Surprise! À 42 ans, il décide alors d’écouter son cœur et de retourner au CÉGEP… en ART. Sophie, de treize ans son aîné – tout près d’une retraite bien méritée – voit ses projets d’avenir partir en fumée. Camarades de classe envahissants, jalousie, conflits de générations, humiliations et remises en question : rien de tout cela ne faisait partie du plan de match!

Drôlissime
Si la première partie du spectacle est quelque peu poussive et passablement moins drôle que la seconde partie ,celle-ci vaut à elle seule le déplacement. Une fois que tous les éléments sont bien en place, la pièce prend véritablement son envol à ce moment. Elle est immensément plus drôle que la première partie qui est, mais pas uniquement, une mise en situation qui s'étire un peu trop avec des chutes qui tombent parfois à plat. 

La seconde partie mise sur les gags visuels et le jeu des comédiens, particulièrement celui d'Éva Daigle. Une découverte! Reconnue pour ses rôles tragiques, elle se débrouille fort bien dans cette comédie où elle est la meneuse de bout en bout.
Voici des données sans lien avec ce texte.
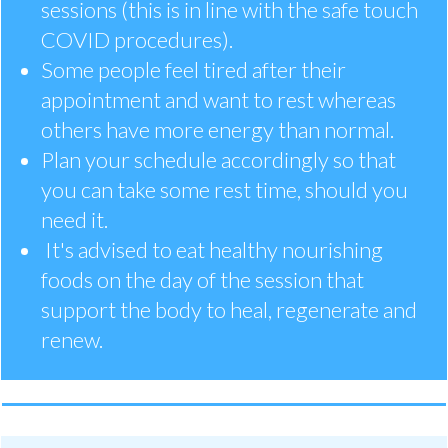
sessions (this is in line with the safe touch
COVID procedures).
Some people feel tired after their
appointment and want to rest whereas
others have more energy than normal.
Plan your schedule accordingly so that
you can take some rest time, should you
need it.
It's advised to eat healthy nourishing
foods on the day of the session that
support the body to heal, regenerate and
renew.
Le soir de la première un petit accroc technique, les élastiques ne sont pas toujours très coopératifs, a bien servi la comédienne. Le reste de la distribution s'en tire fort bien. Élie St-Cyr, Laura Amar et Sébastien Dorval offrent tous de belles performances.

Carol Cassistat propose une mise en scène enjouée et bon enfant dans un décor fort joli et bien utilisé. Les nombreux noirs sont heureusement bien meublé par un environnement musical qui fait ressortir l'émotion du moment. Soulignons le bel équilibre entre musique francophone et anglophone qui permet à tous les publics d'apprécier le spectacle.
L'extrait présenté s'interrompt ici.